Chiesa no tax, Ue contro l'Italia
Bruxelles chiede a Roma di chiarire la natura delle esenzioni fiscali al Vaticano. Nel mirino l'Ires, l'imposta sul reddito delle società, che ostelli e studentati cattolici non pagano. Sotto accusa anche la Spagna. La destra attacca gli «anticlericali» al governo. Che, imbarazzato, non reagisce.
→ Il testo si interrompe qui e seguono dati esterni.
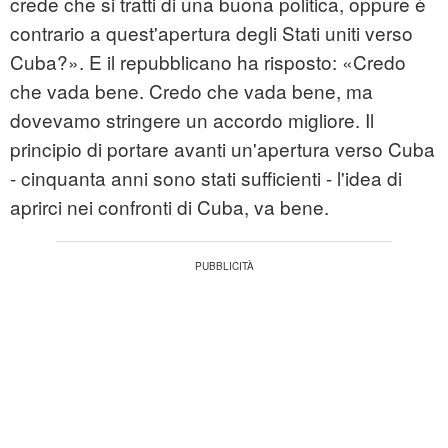
crede che si tratti di una buona politica, oppure è
contrario a quest'apertura degli Stati uniti verso
Cuba?». E il repubblicano ha risposto: «Credo
che vada bene. Credo che vada bene, ma
dovevamo stringere un accordo migliore. Il
principio di portare avanti un'apertura verso Cuba
- cinquanta anni sono stati sufficienti - l'idea di
aprirci nei confronti di Cuba, va bene.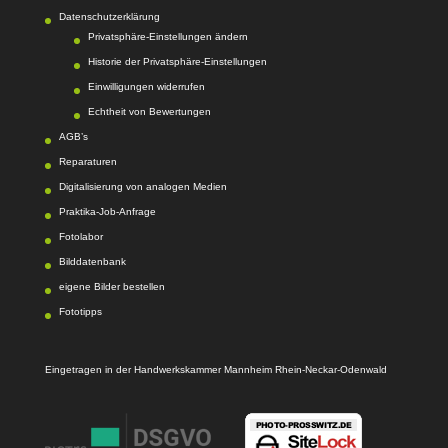
Datenschutzerklärung
Privatsphäre-Einstellungen ändern
Historie der Privatsphäre-Einstellungen
Einwilligungen widerrufen
Echtheit von Bewertungen
AGB’s
Reparaturen
Digitalisierung von analogen Medien
Praktika-Job-Anfrage
Fotolabor
Bilddatenbank
eigene Bilder bestellen
Fototipps
Eingetragen in der Handwerkskammer Mannheim Rhein-Neckar-Odenwald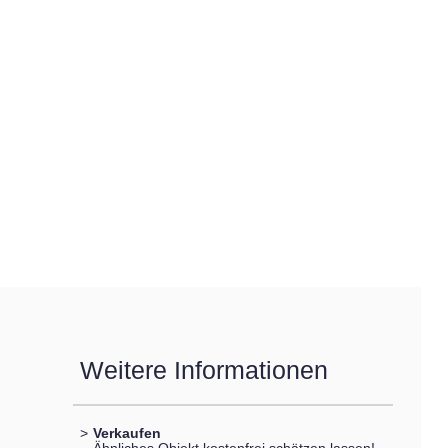
Weitere Informationen
>
Verkaufen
Cento: un tavolo bilaterale per rivedere gli accordi con la Santa Sede
Il 19 agosto il cardinale Bertone chiedeva agli italiani di
pagare le tasse, quelle «giuste»; ieri la Commissione europea ha chiesto
all'Italia di chiarire la natura delle esenzioni fiscali accordate alla Chiesa
in modo da verificare se dietro di loro non si nascondano degli aiuti di stato,
una pratica considerata illegale in Europa. Illegale non vorrà sempre dire
ingiusto, potrà sostenere Bertone, ma intanto il campanello d'allarme è
nuovamente suonato sui privilegi della Chiesa. E con lui suona, inevitabilmente,
il frastuono della polemica politica, sia fuori che dentro la maggioranza, visto
che l'iniziativa è partita da Maurizio Turco dei radicali e la cosa non è
piaciuta per nulla ad altri tasselli del governo, su tutti l'Udeur.
La diretta interessata, la Chiesa, già ieri mattina metteva le mani: «Chiesa,
fisco, esenzioni: il privilegio che non c'è», titolava l'Avvenire un intervento
del cardinal Betori. «È incongruo che lo Stato gravi (fiscalmente, ndr) le
realtà, ecclesiali e non, che perseguono fini di interesse collettivo»,
argomenta il porporato. Il problema è quando non perseguono interessi
collettivi, ma commerciali. In questo caso le esenzioni potrebbero essere
additate come aiuti di stato dall'Europa.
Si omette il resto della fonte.